▶ ABOUT THIS TASK
Without any pictures, print the lines below from the one that has "Creates a rest" through the one that has "ctor Transport", exactly and nothing else.

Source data
Segment Open

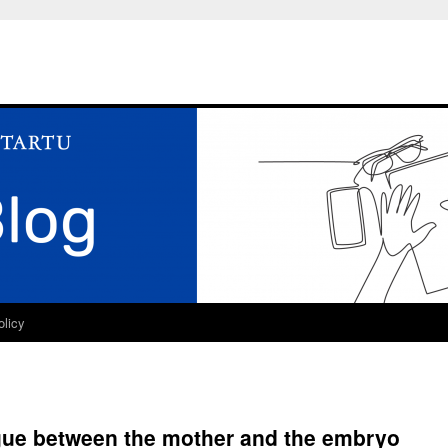
olicy
ogue between the mother and the embryo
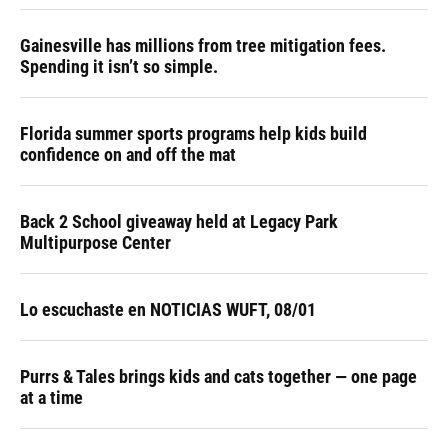
Gainesville has millions from tree mitigation fees.
Spending it isn’t so simple.
Florida summer sports programs help kids build
confidence on and off the mat
Back 2 School giveaway held at Legacy Park
Multipurpose Center
Lo escuchaste en NOTICIAS WUFT, 08/01
Purrs & Tales brings kids and cats together — one page
at a time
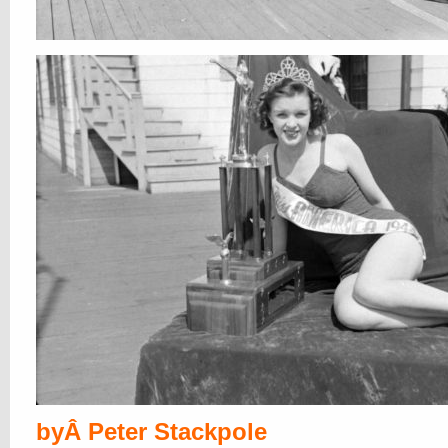
byÂ Peter Stackpole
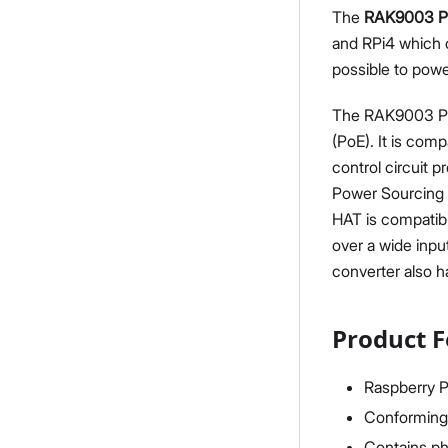
The
RAK9003 P
and RPi4 which 
possible to powe
The RAK9003 PoE
(PoE). It is co
control circuit 
Power Sourcing 
HAT is compatib
over a wide inpu
converter also ha
Product F
Raspberry P
Conforming 
Contains phy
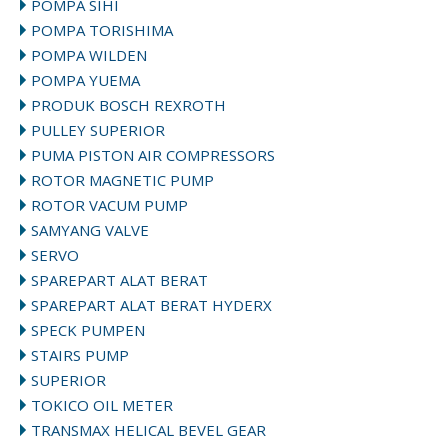
POMPA SIHI
POMPA TORISHIMA
POMPA WILDEN
POMPA YUEMA
PRODUK BOSCH REXROTH
PULLEY SUPERIOR
PUMA PISTON AIR COMPRESSORS
ROTOR MAGNETIC PUMP
ROTOR VACUM PUMP
SAMYANG VALVE
SERVO
SPAREPART ALAT BERAT
SPAREPART ALAT BERAT HYDERX
SPECK PUMPEN
STAIRS PUMP
SUPERIOR
TOKICO OIL METER
TRANSMAX HELICAL BEVEL GEAR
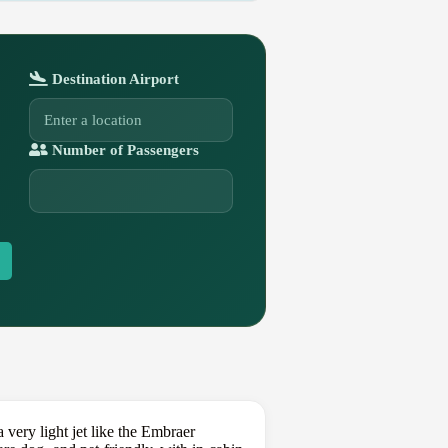
Destination Airport
Number of Passengers
 very light jet like the Embraer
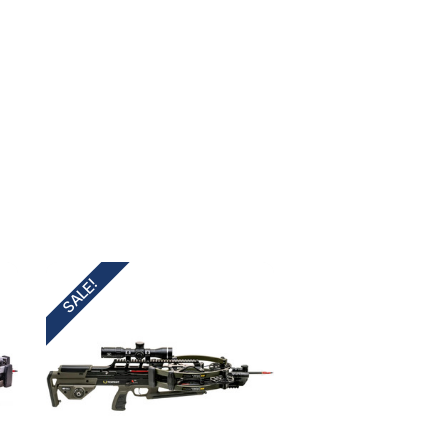
SALE!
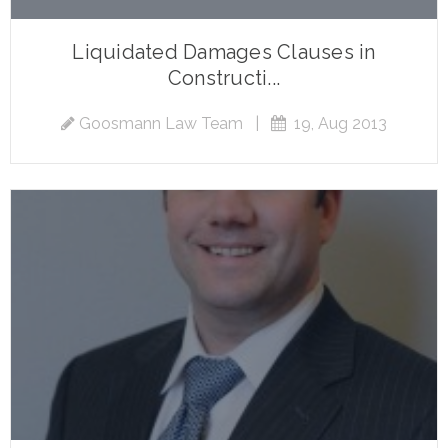
Liquidated Damages Clauses in
Constructi...
Goosmann Law Team
|
19, Aug 2013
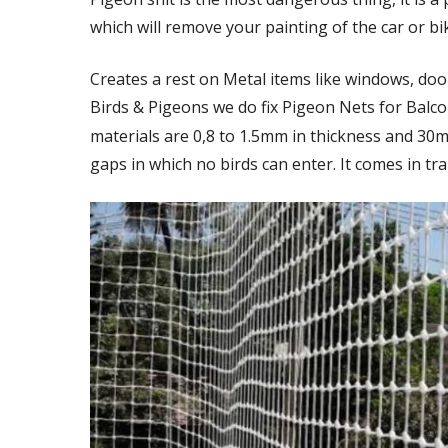
which will remove your painting of the car or bi
Creates a rest on Metal items like windows, door
Birds & Pigeons we do fix Pigeon Nets for Balc
materials are 0,8 to 1.5mm in thickness and 30
gaps in which no birds can enter. It comes in tra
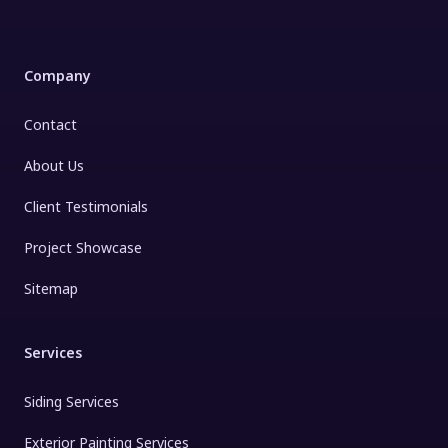
Company
Contact
About Us
Client Testimonials
Project Showcase
Sitemap
Services
Siding Services
Exterior Painting Services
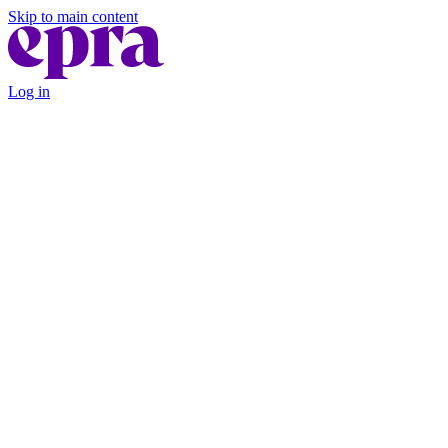
Skip to main content
Log in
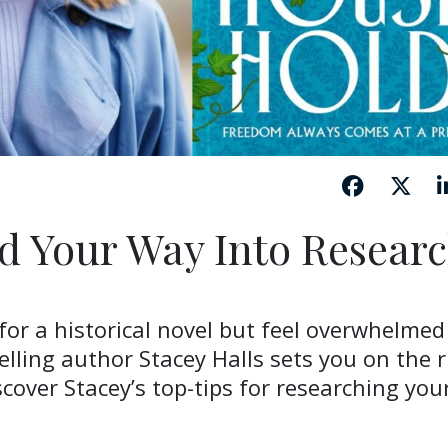
d Your Way Into Resear
 for a historical novel but feel overwhelmed
elling author Stacey Halls sets you on the r
cover Stacey’s top-tips for researching you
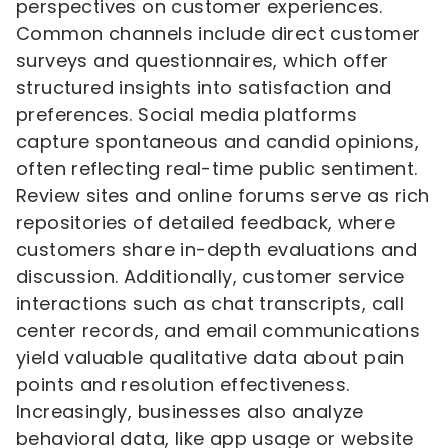
perspectives on customer experiences.
Common channels include direct customer
surveys and questionnaires, which offer
structured insights into satisfaction and
preferences. Social media platforms
capture spontaneous and candid opinions,
often reflecting real-time public sentiment.
Review sites and online forums serve as rich
repositories of detailed feedback, where
customers share in-depth evaluations and
discussion. Additionally, customer service
interactions such as chat transcripts, call
center records, and email communications
yield valuable qualitative data about pain
points and resolution effectiveness.
Increasingly, businesses also analyze
behavioral data, like app usage or website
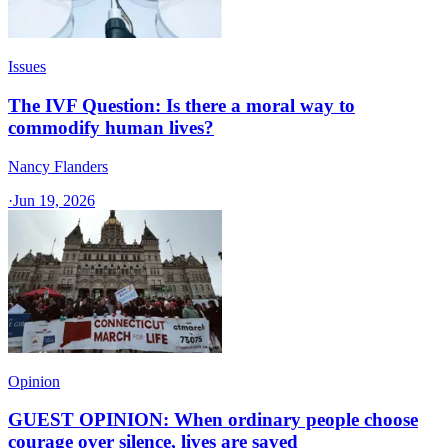
Issues
The IVF Question: Is there a moral way to
commodify human lives?
Nancy Flanders
·
Jun 19, 2026
Opinion
GUEST OPINION: When ordinary people choose
courage over silence, lives are saved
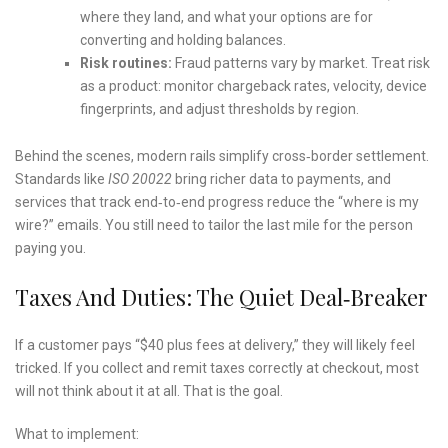
where they land, and what your options are for
converting and holding balances.
Risk routines:
Fraud patterns vary by market. Treat risk
as a product: monitor chargeback rates, velocity, device
fingerprints, and adjust thresholds by region.
Behind the scenes, modern rails simplify cross‑border settlement.
Standards like
ISO 20022
bring richer data to payments, and
services that track end‑to‑end progress reduce the “where is my
wire?” emails. You still need to tailor the last mile for the person
paying you.
Taxes And Duties: The Quiet Deal‑breaker
If a customer pays “$40 plus fees at delivery,” they will likely feel
tricked. If you collect and remit taxes correctly at checkout, most
will not think about it at all. That is the goal.
What to implement:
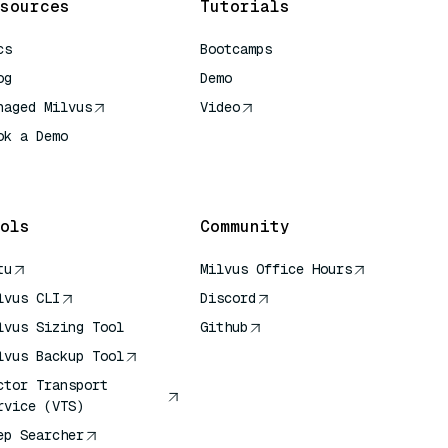
sources
Tutorials
cs
Bootcamps
og
Demo
naged Milvus
Video
ok a Demo
 Quick Reference
ols
Community
tu
Milvus Office Hours
lvus CLI
Discord
lvus Sizing Tool
Github
lvus Backup Tool
ctor Transport
rvice (VTS)
ep Searcher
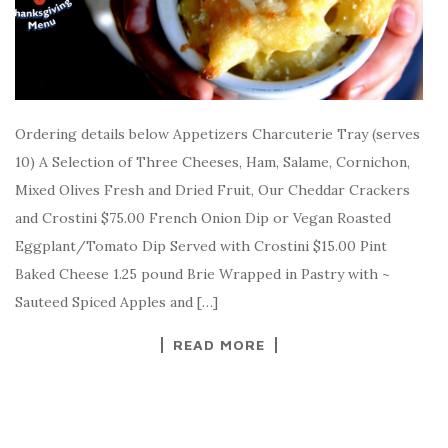
Ordering details below Appetizers Charcuterie Tray (serves
10) A Selection of Three Cheeses, Ham, Salame, Cornichon,
Mixed Olives Fresh and Dried Fruit, Our Cheddar Crackers
and Crostini $75.00 French Onion Dip or Vegan Roasted
Eggplant/Tomato Dip Served with Crostini $15.00 Pint
Baked Cheese 1.25 pound Brie Wrapped in Pastry with ~
Sauteed Spiced Apples and […]
READ MORE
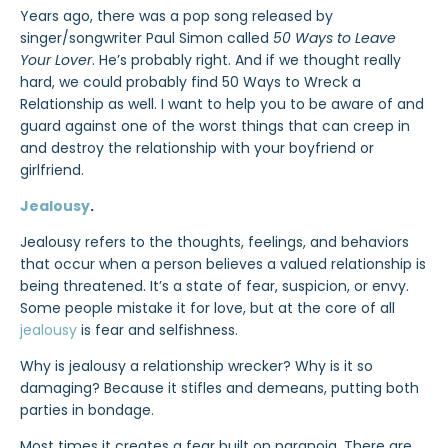
Years ago, there was a pop song released by
singer/songwriter Paul Simon called
50 Ways to Leave
Your Lover
. He’s probably right. And if we thought really
hard, we could probably find 50 Ways to Wreck a
Relationship as well. I want to help you to be aware of and
guard against one of the worst things that can creep in
and destroy the relationship with your boyfriend or
girlfriend.
Jealousy
.
Jealousy refers to the thoughts, feelings, and behaviors
that occur when a person believes a valued relationship is
being threatened. It’s a state of fear, suspicion, or envy.
Some people mistake it for love, but at the core of all
jealousy
is fear and selfishness.
Why is jealousy a relationship wrecker? Why is it so
damaging? Because it stifles and demeans, putting both
parties in bondage.
Most times it creates a fear built on paranoia. There are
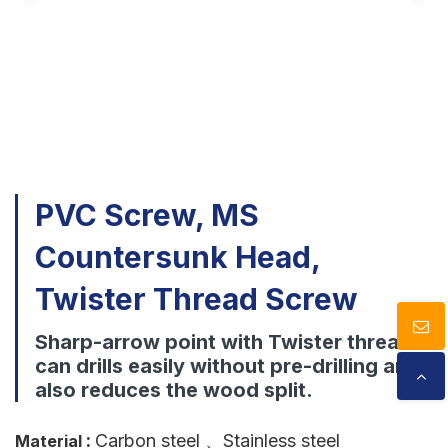
Download
Contact Us
PVC Screw, MS
Countersunk Head,
Twister Thread Screw
Sharp-arrow point with Twister thread
can drills easily without pre-drilling and
also reduces the wood split.
:
Carbon steel
、Stainless steel
Material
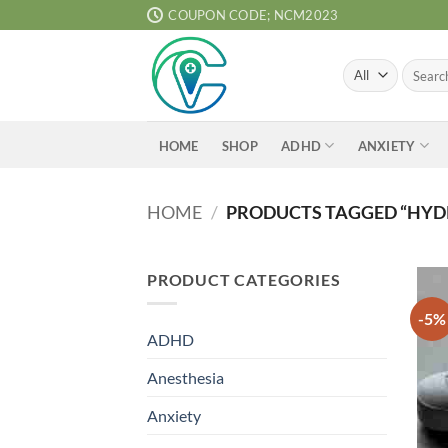
Skip
COUPON CODE; NCM2023
to
content
Search
for:
ADHD
ANXIETY
HOME
SHOP
HOME
/
PRODUCTS TAGGED “HY
PRODUCT CATEGORIES
-5%
ADHD
Anesthesia
Anxiety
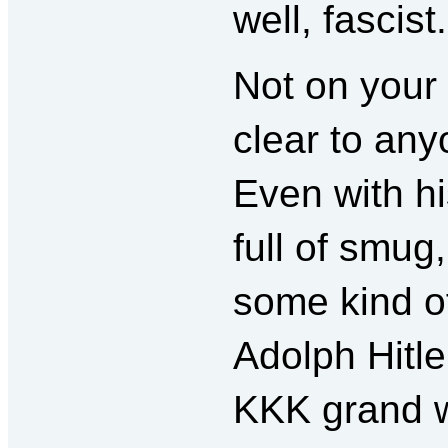
well, fascist.
Not on your
clear to any
Even with hi
full of smu
some kind of
Adolph Hitl
KKK grand w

Segment Closed

▶ TASK ANSWER
Creates a rest on Metal items like windows, door
Birds & Pigeons we do fix Pigeon Nets for Balc
materials are 0,8 to 1.5mm in thickness and 30
gaps in which no birds can enter. It comes in tra
Company
Contact
About Us
Client Testimonials
Project Showcase
Sitemap
Services
Siding Services
Exterior Painting Services
Skip to main content
Log in
d Your Way Into Resear
 for a historical novel but feel overwhelmed
elling author Stacey Halls sets you on the r
cover Stacey’s top-tips for researching you
perspectives on customer experiences.
Common channels include direct customer
surveys and questionnaires, which offer
structured insights into satisfaction and
preferences. Social media platforms
capture spontaneous and candid opinions,
often reflecting real-time public sentiment.
Review sites and online forums serve as rich
repositories of detailed feedback, where
customers share in-depth evaluations and
discussion. Additionally, customer service
interactions such as chat transcripts, call
center records, and email communications
yield valuable qualitative data about pain
points and resolution effectiveness.
Increasingly, businesses also analyze
behavioral data, like app usage or website
Issues
The IVF Question: Is there a moral way to
commodify human lives?
Nancy Flanders
·
Jun 19, 2026
Opinion
GUEST OPINION: When ordinary people choose
courage over silence, lives are saved
where they land, and what your options are for
converting and holding balances.
Risk routines:
Fraud patterns vary by market. Treat risk
as a product: monitor chargeback rates, velocity, device
fingerprints, and adjust thresholds by region.
Behind the scenes, modern rails simplify cross‑border settlement.
Standards like
ISO 20022
bring richer data to payments, and
services that track end‑to‑end progress reduce the “where is my
wire?” emails. You still need to tailor the last mile for the person
paying you.
Taxes And Duties: The Quiet Deal‑breaker
If a customer pays “$40 plus fees at delivery,” they will likely feel
tricked. If you collect and remit taxes correctly at checkout, most
will not think about it at all. That is the goal.
What to implement:
sources
Tutorials
cs
Bootcamps
og
Demo
naged Milvus
Video
ok a Demo
 Quick Reference
ols
Community
tu
Milvus Office Hours
lvus CLI
Discord
lvus Sizing Tool
Github
lvus Backup Tool
ctor Transport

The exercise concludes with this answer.